Newton is a city in and the county seat of Harvey County, Kansas, United States.[1] As of the 2020 census, the population of the city was 18,602.[3][4] Newton is located 25 miles (40 km) north of Wichita. The city of North Newton is located immediately north and exists as a separate political entity. Newton is located at the intersection of Interstate 135, U.S. Route 50, and U.S. Route 81 highways.

History[edit]

19th century[edit]

1915 Railroad Map of Harvey County
1905 Warkentin Mill

For millennia, the land now known as Kansas was inhabited by Native Americans. In 1803, most of modern Kansas was secured by the United States as part of the Louisiana Purchase. In 1854, the Kansas Territory was organized, then in 1861 Kansas became the 34th U.S. state. In 1872, Harvey County was founded.
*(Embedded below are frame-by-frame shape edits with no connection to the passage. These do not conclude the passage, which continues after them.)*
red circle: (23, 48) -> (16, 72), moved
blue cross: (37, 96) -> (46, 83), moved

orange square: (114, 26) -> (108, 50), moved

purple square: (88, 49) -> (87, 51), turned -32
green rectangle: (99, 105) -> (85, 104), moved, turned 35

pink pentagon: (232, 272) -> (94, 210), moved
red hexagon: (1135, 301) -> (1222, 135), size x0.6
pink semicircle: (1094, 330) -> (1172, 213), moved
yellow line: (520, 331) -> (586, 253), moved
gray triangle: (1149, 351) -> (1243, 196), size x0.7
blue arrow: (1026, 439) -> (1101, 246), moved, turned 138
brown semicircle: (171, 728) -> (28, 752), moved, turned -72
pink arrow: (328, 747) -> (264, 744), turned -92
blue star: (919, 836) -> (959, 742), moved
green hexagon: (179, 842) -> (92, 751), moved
In 1871, the Atchison, Topeka and Santa Fe Railway extended a main line from Emporia westward to Newton by July 1871.[5] The town soon became an important railroad shipping point of Texas cattle.[6]
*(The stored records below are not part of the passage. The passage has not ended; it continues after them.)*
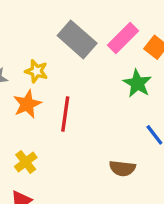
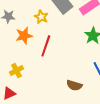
yellow star: (36, 71) -> (41, 17), moved

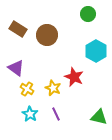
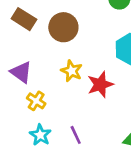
red star: (74, 77) -> (100, 85), turned 30
yellow star: (53, 88) -> (72, 71), moved

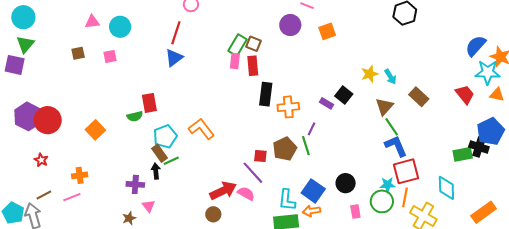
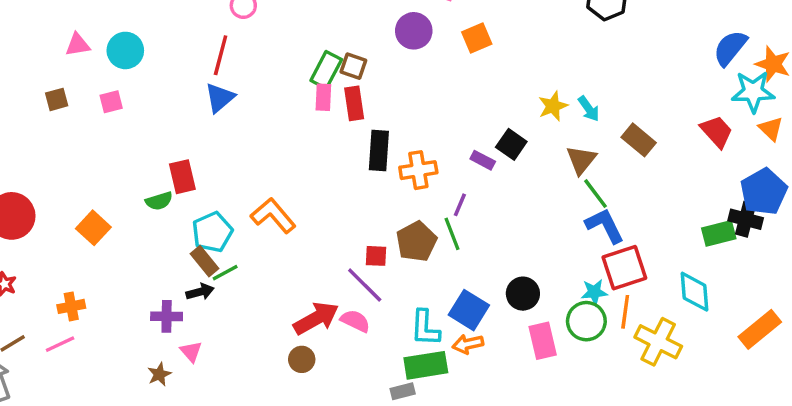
orange triangle: (497, 95) -> (771, 129), turned 35
black arrow: (156, 171) -> (200, 292), turned 84
pink rectangle: (355, 212) -> (543, 341), size x1.5

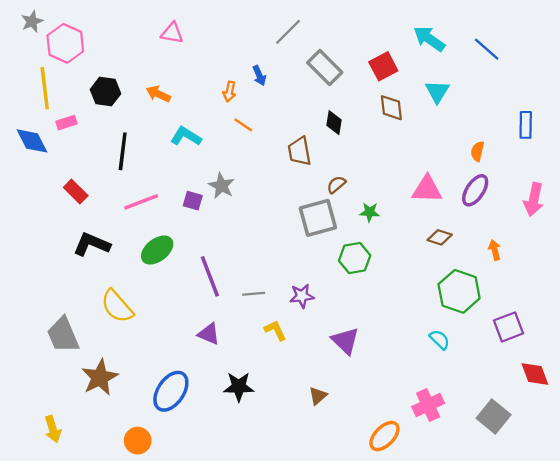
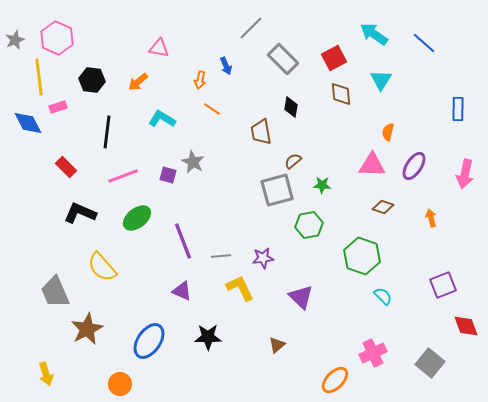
gray star: (32, 22) -> (15, 40), moved
pink triangle: (172, 33) -> (159, 48), moved
orange arrow: (158, 94) -> (138, 82), turned -65
orange semicircle: (477, 151) -> (388, 132), moved
green hexagon: (459, 291) -> (362, 256), moved
yellow L-shape: (275, 330) -> (240, 288), size x1.4

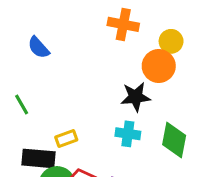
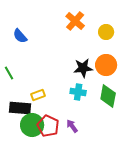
orange cross: (123, 24) -> (75, 21), turned 30
orange circle: (159, 66) -> (106, 65), moved

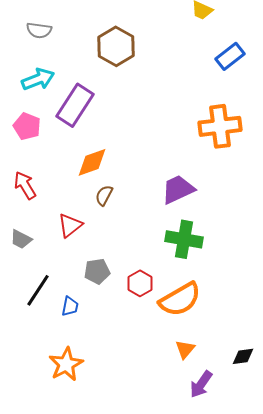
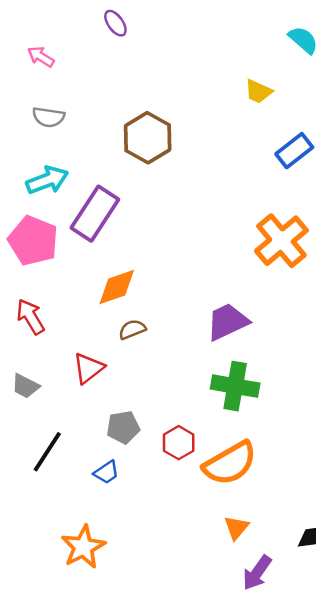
pink pentagon: (27, 126) -> (33, 241), size x1.4
orange cross: (220, 126) -> (281, 241), turned -33
brown semicircle: (104, 195) -> (132, 329), turned 40
blue trapezoid: (70, 306) -> (106, 472), moved, turned 45

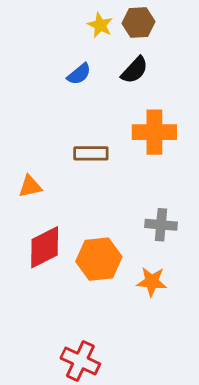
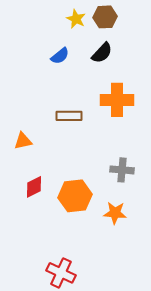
red diamond: (45, 247) -> (34, 187), size x0.7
The city was founded in 1871 and named after Newton, Massachusetts, home of some of the Santa Fe stockholders.[7]

In August 1871, there was a Gunfight at Hide Park, in which a total of eight men were killed. The incident began with an argument between two local lawmen, Billy Bailey and Mike McCluskie. Because of this incident, Newton became known as "bloody and lawless—the wickedest city in the west.".[8]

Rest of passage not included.